Magic should be treated as just another variable (as an example: magic would modify the agricultural output by 20% through any means someone can think of, like making it rain, or fertilizing the land). Nothing fancy really. But I agree that it would be much easier to focus on a human-only world.

I would first treat regions individually, as a closed economy, no exterior trade. After we work things out like this, we can think of "opening" the region to the outside world, with trade, population movement, etc... Because these relations can also simply be simulated through static modifiers in the first stage. Then the modifiers themselves can be subjected to mathematical modelling including the whole nation/world.

As an example for emigration: If the population number of a province surpasses 90% (or any other number) of its human support factor (as in how many people can the province support if all potential resources are optimally used) people will start to consider leaving their homes. You could call it overcrowding effect.

Regarding trade: Trade should be simulated by modeling supply and demand through simple factors, much like everything else. Every bigger settlement should have a base supply (anything produced in a small enough radius will be included). Every 1000 persons of each class should have a base demand, the percentage of classes in each settlement will determine the settlements' base demand. The amount of trade between 2 settlements could then be calculated as a function of profit and travel (anything from distance to travel method: the longer the distance, the higher the travel expenses, longer time wasted on the road, is there a road, is it paved, is there a means to use the ship or even train, etc...). It shouldn't be too problematic this way.

Just some thoughts  :Very Happy:

----------


## Gus

Hello everybody. I hate to sound "nooby", but I have a real question to make.

You see, I am using the tips given by this guide (rep already given) to write an article for the RPG community I play.
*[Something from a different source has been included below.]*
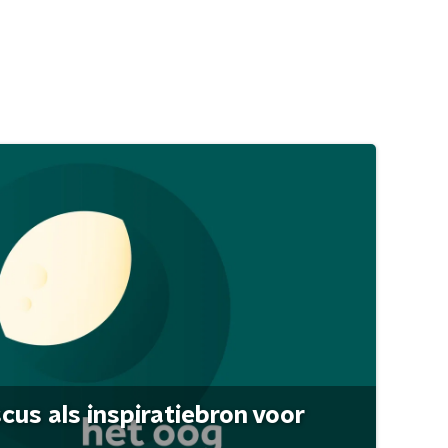
scus als inspiratiebron voor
The community is great, but it follows the "freedom for the people" philosophy. That is, there are very few rules to play there (and the ones that do exist don't not go too far from "use common sense" kind of rule). This is great because it allows people to focus more on the history, but leaves us with little standards. We do have a map, though.
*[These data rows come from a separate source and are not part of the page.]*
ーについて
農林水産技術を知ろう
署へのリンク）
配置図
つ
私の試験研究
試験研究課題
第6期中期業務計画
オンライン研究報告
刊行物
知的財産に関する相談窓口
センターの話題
Just for entertainment, I started writing an article which speculates several things of this world by comparing it with several earth references, such as continent areas, distances between X and Y, how many Trips to Mordor fit in a given country, etc. etc.. And that's when everything goes downhill (or, as the poet says, "off a damn cliff").  I will go step-by-step so you guys can help me figure out what I am doing wrong.
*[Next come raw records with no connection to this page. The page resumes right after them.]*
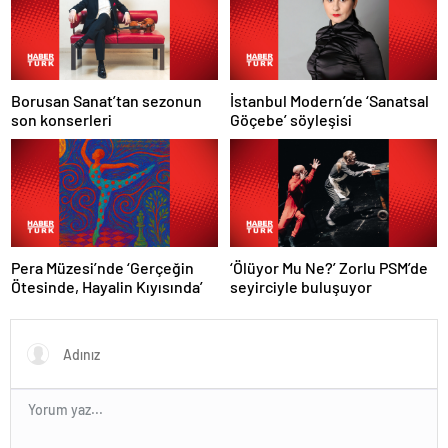
Borusan Sanat’tan sezonun
İstanbul Modern’de ‘Sanatsal
son konserleri
Göçebe’ söyleşisi
Pera Müzesi’nde ‘Gerçeğin
‘Ölüyor Mu Ne?’ Zorlu PSM’de
Ötesinde, Hayalin Kıyısında’
seyirciyle buluşuyor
You see, I am using the "Scaling the map" trick taught here, by creating a 2500x2500 px area (and thus setting the scale as 1px=10mi² scale). I planned to scale and distribute the countries under different scenarios (based on if the world map is so or just a piece of much more, if land is scaled or not, etc...). I started with the easiest theory: that the world map is 100% so. I scaled this map until either width or height reaches 2500px (width in this case). Then, I scaled a Mercator World Map in the same way (both cases without any distortions). 



You can perceive that the fantasy world  has clearly much more land area than Earth, right? Well, when I measure the total area by the "histogram ->  correct calculation -> multiply by 10" way, I find out that this world is a bit more than 16 million mi² large. That may sound impressive... Until you find out that Earth has over 57 million mi² of land area. By measuring each country individually (there are not many), the results are the same. 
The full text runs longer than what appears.